Just like everyone else we were excited to see and play with hack. After installing system dependencies and giving Hack a spin we wanted to get it running in production. Throughout this process we had the privilege of spending the afternoon over at Menlo Park with the team, we took advantage of this to make things a little easier we worked with the Hack and HHVM teams to create a HHVM/Hack buildpack that you can try right now.
Hack “hello world”
Let’s take a try at creating a basic hello world in hack and getting it deployed.
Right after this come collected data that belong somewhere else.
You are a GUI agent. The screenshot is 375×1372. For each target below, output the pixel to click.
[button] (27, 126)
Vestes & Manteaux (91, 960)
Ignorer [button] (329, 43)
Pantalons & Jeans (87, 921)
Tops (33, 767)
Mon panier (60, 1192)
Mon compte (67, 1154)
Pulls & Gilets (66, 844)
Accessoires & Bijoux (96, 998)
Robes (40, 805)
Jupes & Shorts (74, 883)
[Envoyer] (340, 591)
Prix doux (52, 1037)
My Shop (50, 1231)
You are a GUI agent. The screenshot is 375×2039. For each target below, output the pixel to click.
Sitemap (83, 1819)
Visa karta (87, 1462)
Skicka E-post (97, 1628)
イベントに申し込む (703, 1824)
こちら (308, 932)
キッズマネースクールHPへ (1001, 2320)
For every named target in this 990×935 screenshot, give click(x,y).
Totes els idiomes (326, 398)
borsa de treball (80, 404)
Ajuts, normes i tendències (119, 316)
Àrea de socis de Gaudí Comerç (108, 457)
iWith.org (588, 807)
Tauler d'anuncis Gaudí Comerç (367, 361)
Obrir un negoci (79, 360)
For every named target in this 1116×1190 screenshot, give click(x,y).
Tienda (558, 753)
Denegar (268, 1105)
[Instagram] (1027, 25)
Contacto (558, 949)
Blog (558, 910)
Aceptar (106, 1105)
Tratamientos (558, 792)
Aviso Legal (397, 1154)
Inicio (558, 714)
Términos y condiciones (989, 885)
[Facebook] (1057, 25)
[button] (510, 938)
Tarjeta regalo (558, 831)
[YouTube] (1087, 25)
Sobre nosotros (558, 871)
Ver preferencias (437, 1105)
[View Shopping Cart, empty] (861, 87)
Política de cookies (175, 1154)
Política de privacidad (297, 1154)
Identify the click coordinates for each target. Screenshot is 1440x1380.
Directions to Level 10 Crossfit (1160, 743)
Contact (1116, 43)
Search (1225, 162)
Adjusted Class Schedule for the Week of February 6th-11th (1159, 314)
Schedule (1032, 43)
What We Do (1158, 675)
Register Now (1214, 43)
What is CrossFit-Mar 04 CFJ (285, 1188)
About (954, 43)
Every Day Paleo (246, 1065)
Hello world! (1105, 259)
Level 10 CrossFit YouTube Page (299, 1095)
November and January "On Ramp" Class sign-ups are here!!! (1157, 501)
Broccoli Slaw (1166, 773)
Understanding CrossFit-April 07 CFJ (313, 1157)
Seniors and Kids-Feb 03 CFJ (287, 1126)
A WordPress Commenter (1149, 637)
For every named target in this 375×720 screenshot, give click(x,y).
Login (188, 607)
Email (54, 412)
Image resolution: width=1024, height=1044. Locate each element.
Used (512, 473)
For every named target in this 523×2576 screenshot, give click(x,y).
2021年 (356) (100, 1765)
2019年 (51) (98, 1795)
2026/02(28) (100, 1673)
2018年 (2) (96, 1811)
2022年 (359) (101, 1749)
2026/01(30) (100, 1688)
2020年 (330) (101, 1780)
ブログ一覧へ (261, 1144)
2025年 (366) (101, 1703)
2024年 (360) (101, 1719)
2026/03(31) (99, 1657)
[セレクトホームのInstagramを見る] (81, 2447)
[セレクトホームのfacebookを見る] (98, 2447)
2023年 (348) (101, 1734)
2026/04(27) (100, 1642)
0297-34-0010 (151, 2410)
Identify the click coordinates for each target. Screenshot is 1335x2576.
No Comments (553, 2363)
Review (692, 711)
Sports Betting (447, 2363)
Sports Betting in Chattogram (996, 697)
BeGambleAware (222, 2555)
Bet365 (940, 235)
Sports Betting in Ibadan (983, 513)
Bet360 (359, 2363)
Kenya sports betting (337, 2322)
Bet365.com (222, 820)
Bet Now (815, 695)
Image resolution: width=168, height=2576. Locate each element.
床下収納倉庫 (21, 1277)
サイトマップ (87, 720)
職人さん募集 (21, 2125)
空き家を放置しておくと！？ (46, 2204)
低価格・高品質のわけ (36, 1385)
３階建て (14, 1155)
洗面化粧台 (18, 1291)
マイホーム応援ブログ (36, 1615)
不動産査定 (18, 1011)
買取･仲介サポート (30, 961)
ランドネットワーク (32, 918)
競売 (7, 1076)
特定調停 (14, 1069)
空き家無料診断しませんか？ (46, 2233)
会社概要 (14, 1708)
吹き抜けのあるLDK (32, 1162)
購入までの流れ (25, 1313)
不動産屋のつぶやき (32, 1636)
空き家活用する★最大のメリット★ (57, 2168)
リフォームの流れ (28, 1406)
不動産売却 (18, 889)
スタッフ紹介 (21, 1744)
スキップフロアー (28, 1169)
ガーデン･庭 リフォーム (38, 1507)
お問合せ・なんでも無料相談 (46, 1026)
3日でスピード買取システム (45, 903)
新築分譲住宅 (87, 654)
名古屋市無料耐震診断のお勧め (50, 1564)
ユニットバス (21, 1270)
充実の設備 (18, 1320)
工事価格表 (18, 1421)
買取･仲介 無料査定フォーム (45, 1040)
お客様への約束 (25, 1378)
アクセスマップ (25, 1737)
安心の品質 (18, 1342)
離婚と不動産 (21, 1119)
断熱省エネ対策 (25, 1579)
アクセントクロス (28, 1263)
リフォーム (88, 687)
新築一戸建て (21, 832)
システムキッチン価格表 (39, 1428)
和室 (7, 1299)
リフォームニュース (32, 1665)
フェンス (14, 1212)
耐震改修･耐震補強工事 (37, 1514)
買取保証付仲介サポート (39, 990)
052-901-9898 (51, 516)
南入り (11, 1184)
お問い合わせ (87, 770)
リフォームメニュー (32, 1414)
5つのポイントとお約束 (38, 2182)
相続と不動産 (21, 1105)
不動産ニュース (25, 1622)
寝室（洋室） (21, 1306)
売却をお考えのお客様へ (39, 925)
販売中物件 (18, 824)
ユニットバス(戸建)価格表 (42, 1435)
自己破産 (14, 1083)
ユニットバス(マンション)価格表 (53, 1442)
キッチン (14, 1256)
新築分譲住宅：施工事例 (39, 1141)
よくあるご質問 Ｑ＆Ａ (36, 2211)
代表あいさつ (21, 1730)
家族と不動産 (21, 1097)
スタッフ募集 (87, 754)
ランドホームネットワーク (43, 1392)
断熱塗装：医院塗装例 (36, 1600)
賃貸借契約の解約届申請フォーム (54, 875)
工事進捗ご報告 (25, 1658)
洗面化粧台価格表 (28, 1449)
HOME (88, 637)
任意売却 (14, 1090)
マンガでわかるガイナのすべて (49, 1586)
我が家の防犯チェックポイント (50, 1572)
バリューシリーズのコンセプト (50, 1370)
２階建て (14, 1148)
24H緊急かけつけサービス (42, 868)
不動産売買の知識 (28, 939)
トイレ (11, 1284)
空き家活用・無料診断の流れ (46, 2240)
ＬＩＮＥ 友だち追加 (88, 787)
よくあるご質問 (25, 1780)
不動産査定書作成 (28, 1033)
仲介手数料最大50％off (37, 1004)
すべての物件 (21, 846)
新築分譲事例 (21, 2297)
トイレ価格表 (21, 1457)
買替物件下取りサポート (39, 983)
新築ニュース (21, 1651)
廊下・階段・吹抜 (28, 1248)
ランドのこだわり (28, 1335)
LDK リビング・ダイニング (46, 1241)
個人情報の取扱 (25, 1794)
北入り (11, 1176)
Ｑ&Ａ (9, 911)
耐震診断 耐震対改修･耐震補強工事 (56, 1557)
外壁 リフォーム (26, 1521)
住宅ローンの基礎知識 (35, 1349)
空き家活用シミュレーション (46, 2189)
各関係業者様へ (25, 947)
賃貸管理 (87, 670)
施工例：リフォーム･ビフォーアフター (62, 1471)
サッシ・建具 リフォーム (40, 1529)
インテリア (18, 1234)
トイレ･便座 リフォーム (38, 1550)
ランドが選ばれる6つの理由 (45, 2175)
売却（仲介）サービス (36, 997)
First create your index.php
as follows:
<?hh
echo "Hello from HHVM ".HHVM_VERSION;
Then let's create our git repo, add the file, create our Heroku app and deploy away:
$ git init .
Initialized empty Git repository in /tmp/myhackapp/.git/
$ git add index.php
$ git commit -m 'initial'
[master (root-commit) 024f2b1] initial
1 file changed, 3 insertions(+)
create mode 100644 index.php
$ heroku create --buildpack https://github.com/hhvm/heroku-buildpack-hhvm
Creating stormy-crag-8213... done, stack is cedar
BUILDPACK_URL=https://github.com/hhvm/heroku-buildpack-hhvm
http://stormy-crag-8213.herokuapp.com/ | git@heroku.com:stormy-crag-8213.git
…
And then we can check and see that it worked:
$ heroku open
Now you can both easily play with hack and hhvm, and deploy it for sharing and collaborating with others. Give it a try and let us know what you think.